##### MATERIAL SUPPLIED #####

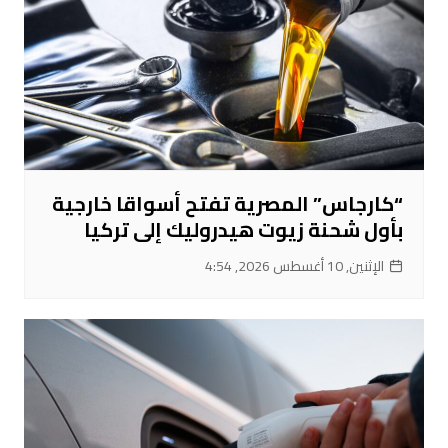
“كارجاس” المصرية تفتح أسواقا خارجية
بأول شحنة زيوت هيدروليك إلى تركيا
الإثنين, 10 أغسطس 2026, 4:54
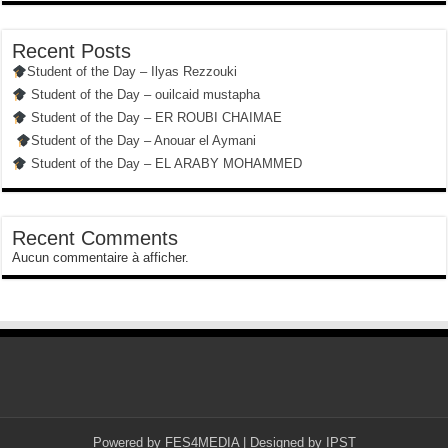
Recent Posts
Student of the Day – Ilyas Rezzouki
Student of the Day – ouilcaid mustapha
Student of the Day – ER ROUBI CHAIMAE
Student of the Day – Anouar el Aymani
Student of the Day – EL ARABY MOHAMMED
Recent Comments
Aucun commentaire à afficher.
Powered by
FES4MEDIA
| Designed by
IPST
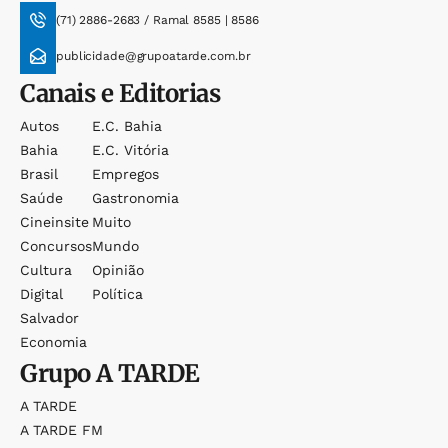
(71) 2886-2683 / Ramal 8585 | 8586
publicidade@grupoatarde.com.br
Canais e Editorias
Autos
E.c. Bahia
Bahia
E.c. Vitória
Brasil
Empregos
Saúde
Gastronomia
Cineinsite
Muito
Concursos
Mundo
Cultura
Opinião
Digital
Política
Salvador
Economia
Grupo
A TARDE
A TARDE
A TARDE FM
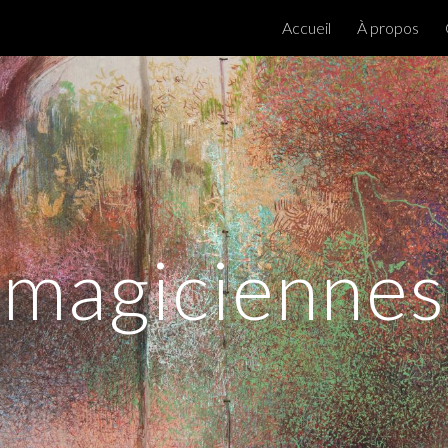
Accueil
À propos
ip to main content
Skip to navigat
magiciennes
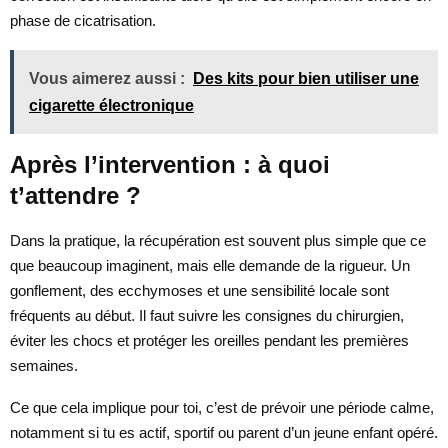
phase de cicatrisation.
Vous aimerez aussi :
Des kits pour bien utiliser une
cigarette électronique
Après l’intervention : à quoi
t’attendre ?
Dans la pratique, la récupération est souvent plus simple que ce
que beaucoup imaginent, mais elle demande de la rigueur. Un
gonflement, des ecchymoses et une sensibilité locale sont
fréquents au début. Il faut suivre les consignes du chirurgien,
éviter les chocs et protéger les oreilles pendant les premières
semaines.
Ce que cela implique pour toi, c’est de prévoir une période calme,
notamment si tu es actif, sportif ou parent d’un jeune enfant opéré.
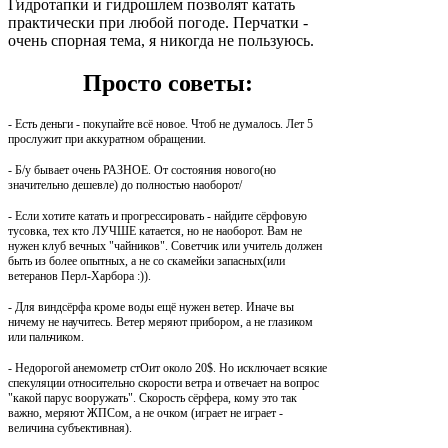
Гидротапки и гидрошлем позволят катать
практически при любой погоде. Перчатки -
очень спорная тема, я никогда не пользуюсь.
Просто советы:
- Есть деньги - покупайте всё новое. Чтоб не думалось. Лет 5
прослужит при аккуратном обращении.
- Б/у бывает очень РАЗНОЕ. От состояния нового(но
значительно дешевле) до полностью наоборот/
- Если хотите катать и прогрессировать - найдите сёрфовую
тусовка, тех кто ЛУЧШЕ катается, но не наоборот. Вам не
нужен клуб вечных "чайников". Советчик или учитель должен
быть из более опытных, а не со скамейки запасных(или
ветеранов Перл-Харбора :)).
- Для виндсёрфа кроме воды ещё нужен ветер. Иначе вы
ничему не научитесь. Ветер меряют прибором, а не глазиком
или пальчиком.
- Недорогой анемометр стОит около 20$. Но исключает всякие
спекуляции относительно скорости ветра и отвечает на вопрос
"какой парус вооружать". Скорость сёрфера, кому это так
важно, меряют ЖПСом, а не очком (играет не играет -
величина субъективная).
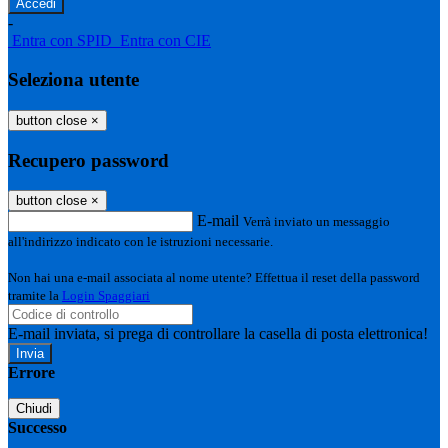
-
Entra con SPID
Entra con CIE
Seleziona utente
button close
×
Recupero password
button close
×
E-mail
Verrà inviato un messaggio
all'indirizzo indicato con le istruzioni necessarie.
Non hai una e-mail associata al nome utente? Effettua il reset della password
tramite la
Login Spaggiari
E-mail inviata, si prega di controllare la casella di posta elettronica!
Errore
Chiudi
Successo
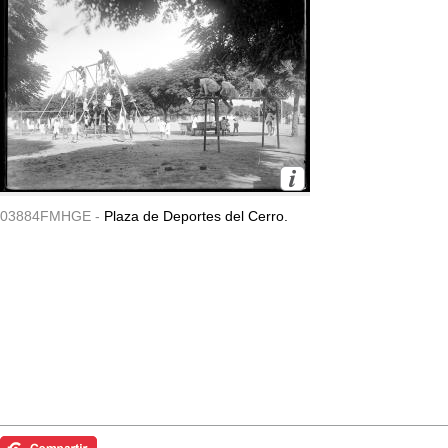
03884FMHGE -
Plaza de Deportes del Cerro.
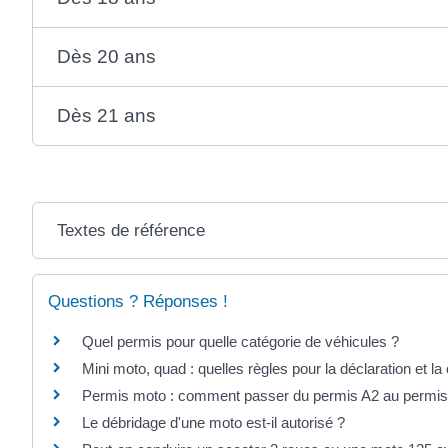
Dès 20 ans
Dès 21 ans
Textes de référence
Questions ? Réponses !
Quel permis pour quelle catégorie de véhicules ?
Mini moto, quad : quelles règles pour la déclaration et la
Permis moto : comment passer du permis A2 au permis
Le débridage d'une moto est-il autorisé ?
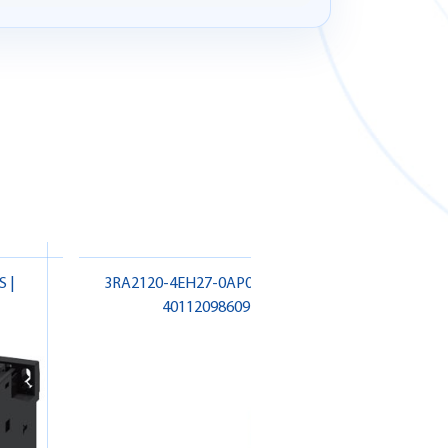
 |
3RA2120-4EH27-0AP0 SIEMENS |
3RQ3
4011209860971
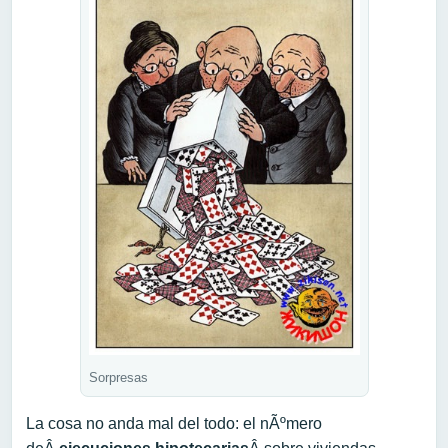
Sorpresas
La cosa no anda mal del todo: el nÃºmero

#####

HOW TO COMPLETE THIS TASK - Identify each line in the records above containing the word "очень"; copy those lines.

RESULT FOR THIS TASK -
очень спорная тема, я никогда не пользуюсь.
- Б/у бывает очень РАЗНОЕ. От состояния нового(но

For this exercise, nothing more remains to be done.